At the outset let me mention the fact that in the title of this post lies a Freudian slip. The intended title was “Corporate Responsibility – Beyond Labels”. But the new – unintended – title captures the thought perfectly. (And I’ll come back to that in closing.)
Third Eyesight was recently asked by a multi-billion dollar global consumer brand to facilitate a round-table discussion focussing on the issue of how to drive ethical behaviour and sustainable business models into their sector. This company has a well documented strategy and action plan until 2020, and their team was travelling together in India visiting other corporate and non-corporate initiatives, to learn from them.

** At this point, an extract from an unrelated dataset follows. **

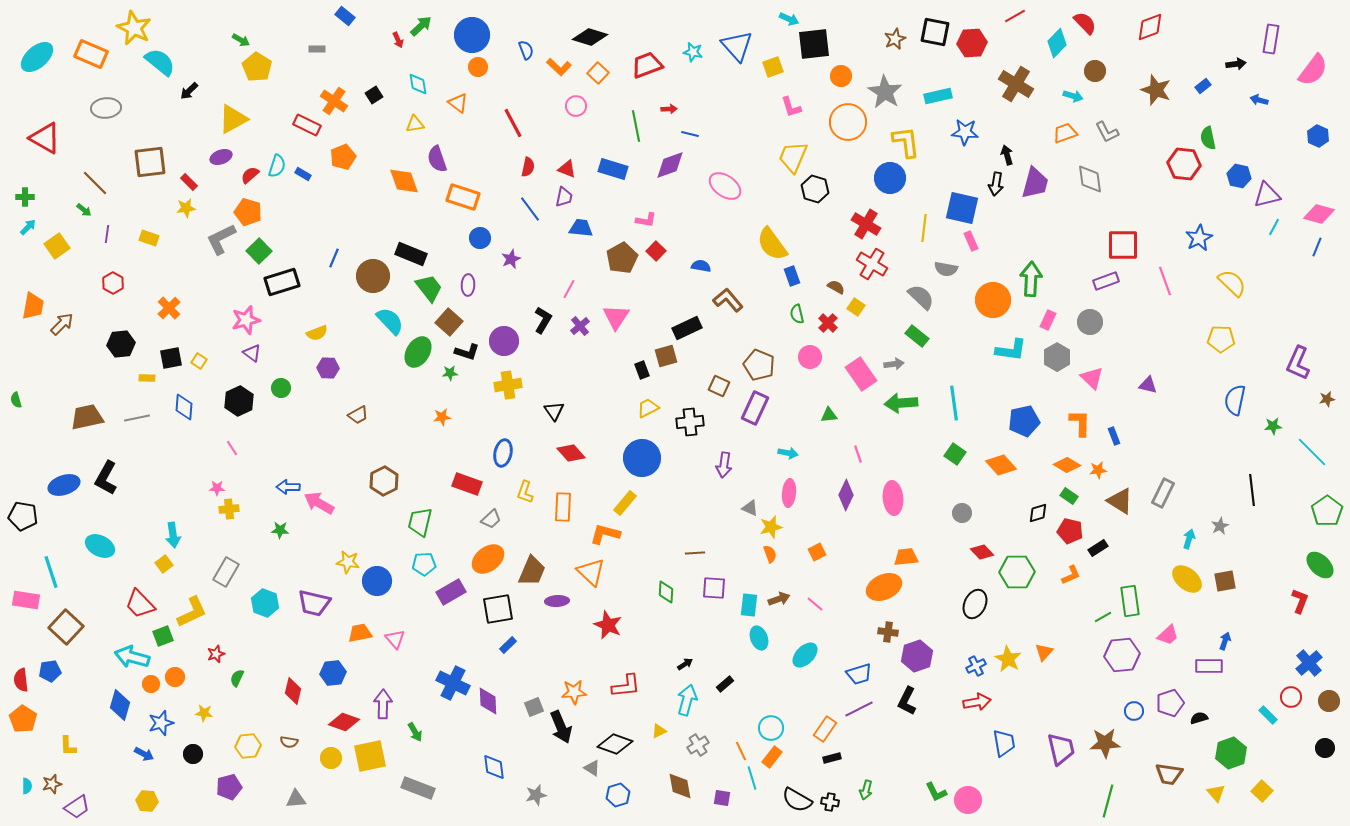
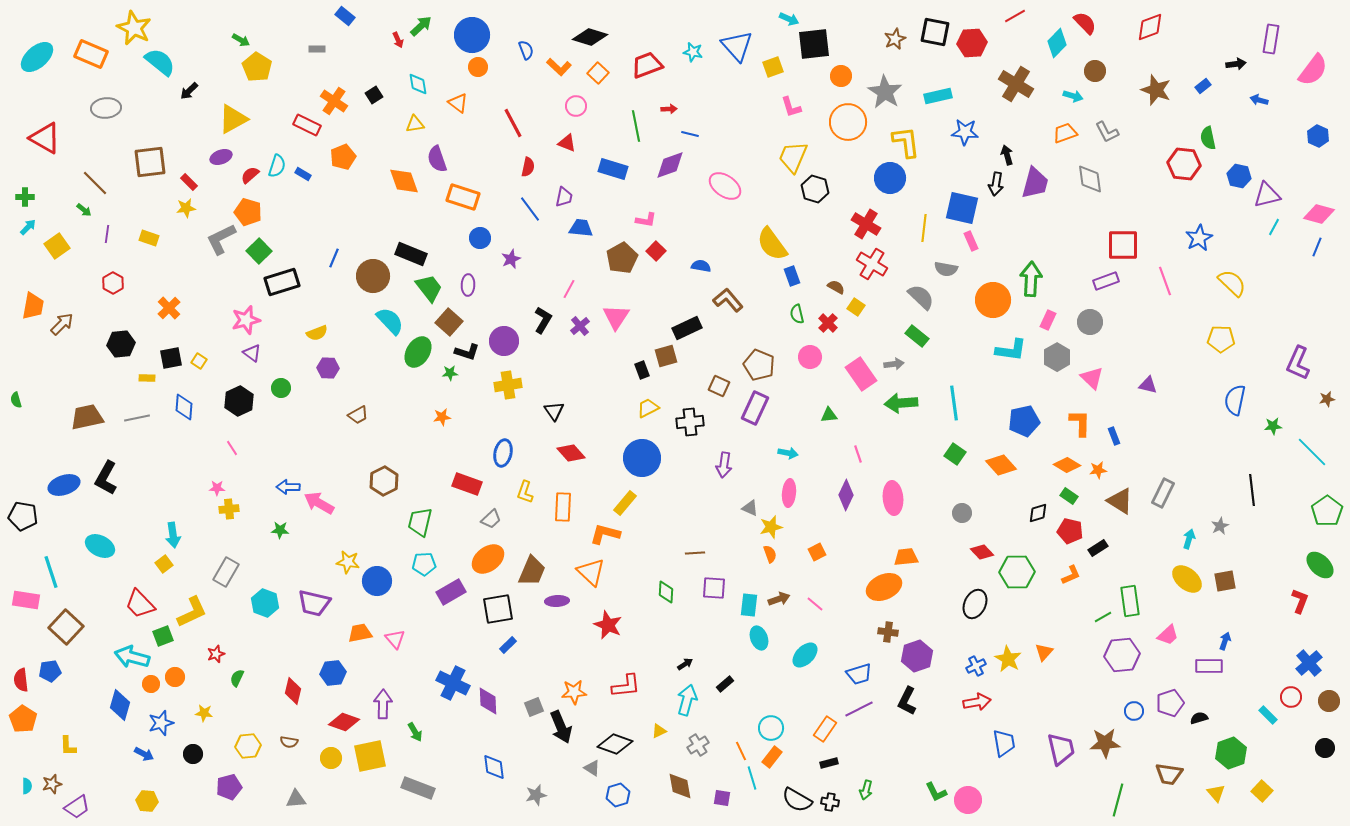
red triangle at (567, 169): moved 26 px up
black rectangle at (832, 758): moved 3 px left, 5 px down
green line at (1108, 801): moved 10 px right, 1 px up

For the round table, we brought together brands, retailers, manufacturers, compliance audit and certification agencies, craft and community oriented organisations and non-government organisations (NGOs working on environment stewardship. Some were intrinsically linked to the consumer goods / retail sector, others were not. Among those present was Ramon Magsaysay award winner Mr. Rajendra Singh of the Tarun Bharat Sangh, an organisation that has, over the last several years, worked in recharging thousands of water reservoirs leading to the rebirth of several rivers.
The diversity (and sometimes total divergence) in views among the participants was a powerful driver for the debate during the day, which was the main intention behind having a really mixed group.
(Try this experiment yourself. Get a bunch of people together who define their work as being in the “corporate responsibility” stream. Then ask them the meaning of that phrase, and watch the entirely different tracks people move on. You might be left wondering, whether they are really working towards a common goal.)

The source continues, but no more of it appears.